Data for analysis
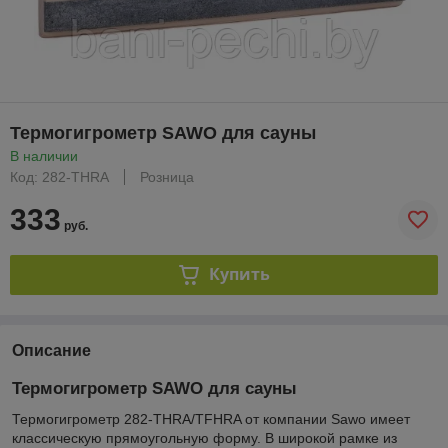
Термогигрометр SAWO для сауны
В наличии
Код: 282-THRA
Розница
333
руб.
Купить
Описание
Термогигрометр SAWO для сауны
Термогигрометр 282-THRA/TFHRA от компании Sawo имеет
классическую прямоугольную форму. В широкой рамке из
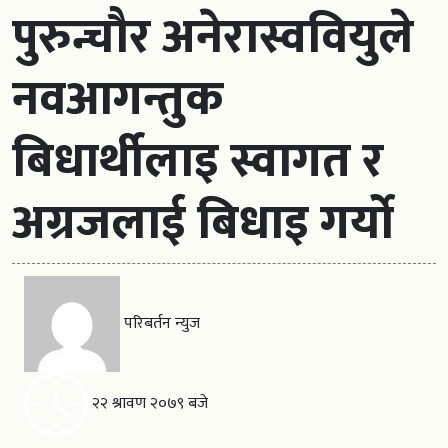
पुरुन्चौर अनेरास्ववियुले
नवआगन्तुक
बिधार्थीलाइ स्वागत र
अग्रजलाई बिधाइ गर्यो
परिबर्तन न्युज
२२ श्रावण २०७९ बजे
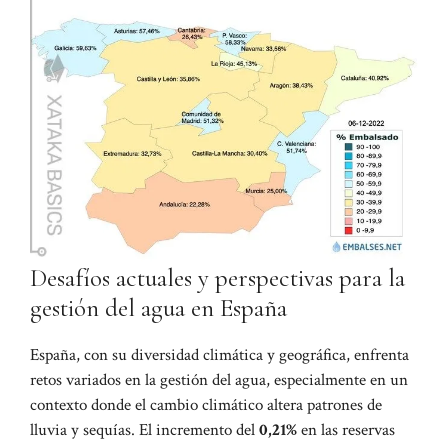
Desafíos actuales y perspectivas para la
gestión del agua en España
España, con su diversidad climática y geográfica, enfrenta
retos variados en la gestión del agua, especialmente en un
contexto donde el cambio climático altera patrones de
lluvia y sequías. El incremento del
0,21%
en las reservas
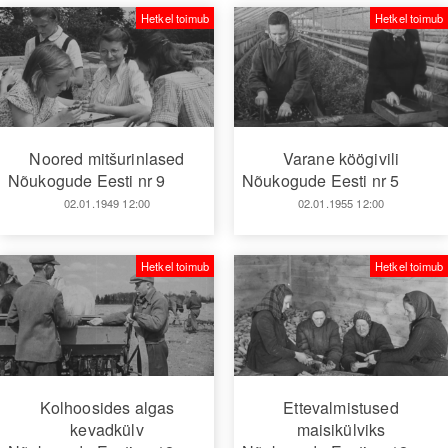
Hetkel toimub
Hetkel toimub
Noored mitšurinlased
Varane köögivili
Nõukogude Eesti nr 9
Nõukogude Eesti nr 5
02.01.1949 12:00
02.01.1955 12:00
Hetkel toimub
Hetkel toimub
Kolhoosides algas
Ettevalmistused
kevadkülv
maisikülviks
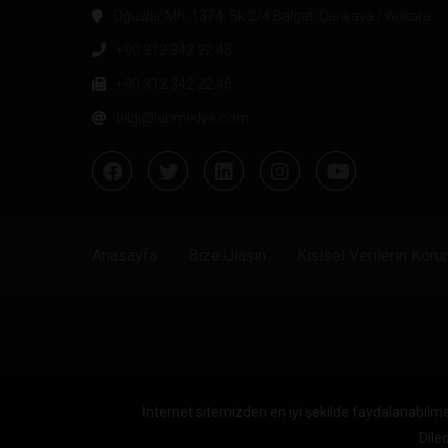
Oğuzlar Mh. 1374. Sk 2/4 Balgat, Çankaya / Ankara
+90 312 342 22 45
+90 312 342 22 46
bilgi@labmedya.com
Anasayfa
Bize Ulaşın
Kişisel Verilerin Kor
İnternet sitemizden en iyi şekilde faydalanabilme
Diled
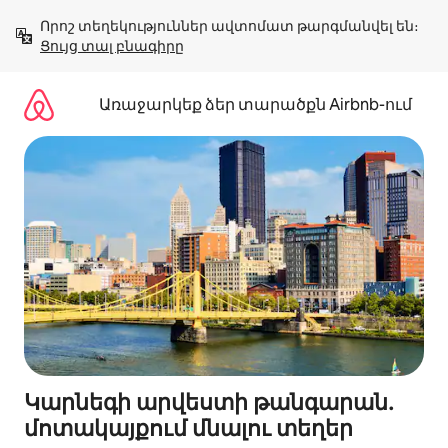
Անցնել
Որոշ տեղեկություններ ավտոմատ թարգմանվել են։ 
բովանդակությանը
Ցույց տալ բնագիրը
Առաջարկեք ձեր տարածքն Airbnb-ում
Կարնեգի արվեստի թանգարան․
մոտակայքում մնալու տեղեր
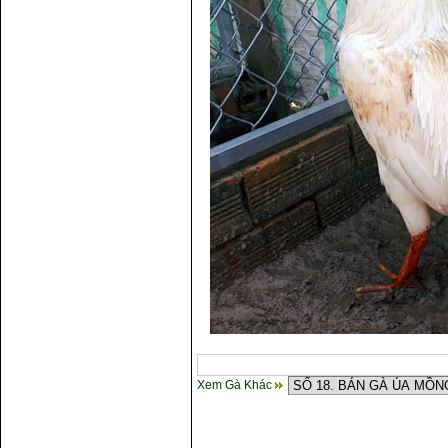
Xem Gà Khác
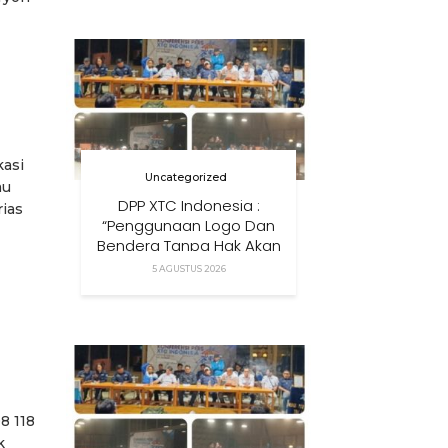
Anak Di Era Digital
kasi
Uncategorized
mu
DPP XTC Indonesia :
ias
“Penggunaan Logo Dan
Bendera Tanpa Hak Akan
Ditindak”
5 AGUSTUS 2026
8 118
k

* * *

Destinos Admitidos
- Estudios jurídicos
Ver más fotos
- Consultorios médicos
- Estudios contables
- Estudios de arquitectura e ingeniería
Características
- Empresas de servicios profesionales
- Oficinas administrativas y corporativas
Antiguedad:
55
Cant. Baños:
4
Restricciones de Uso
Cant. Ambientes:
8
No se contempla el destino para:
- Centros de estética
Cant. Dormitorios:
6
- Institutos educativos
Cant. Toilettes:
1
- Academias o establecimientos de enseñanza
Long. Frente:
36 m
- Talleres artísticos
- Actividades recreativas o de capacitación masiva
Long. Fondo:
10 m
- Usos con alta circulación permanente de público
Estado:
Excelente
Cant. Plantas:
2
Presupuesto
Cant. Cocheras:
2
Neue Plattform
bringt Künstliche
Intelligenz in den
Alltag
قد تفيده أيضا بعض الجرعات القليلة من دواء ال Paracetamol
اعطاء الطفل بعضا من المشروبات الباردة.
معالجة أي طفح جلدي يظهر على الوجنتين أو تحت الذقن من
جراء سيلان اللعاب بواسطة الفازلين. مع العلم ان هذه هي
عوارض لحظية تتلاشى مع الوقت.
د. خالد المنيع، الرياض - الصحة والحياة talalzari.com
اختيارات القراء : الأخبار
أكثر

What to produce
Report each line of the data that includes the string "THRA".

Problem solution
Код: 282-THRA
Термогигрометр 282-THRA/TFHRA от компании Sawo имеет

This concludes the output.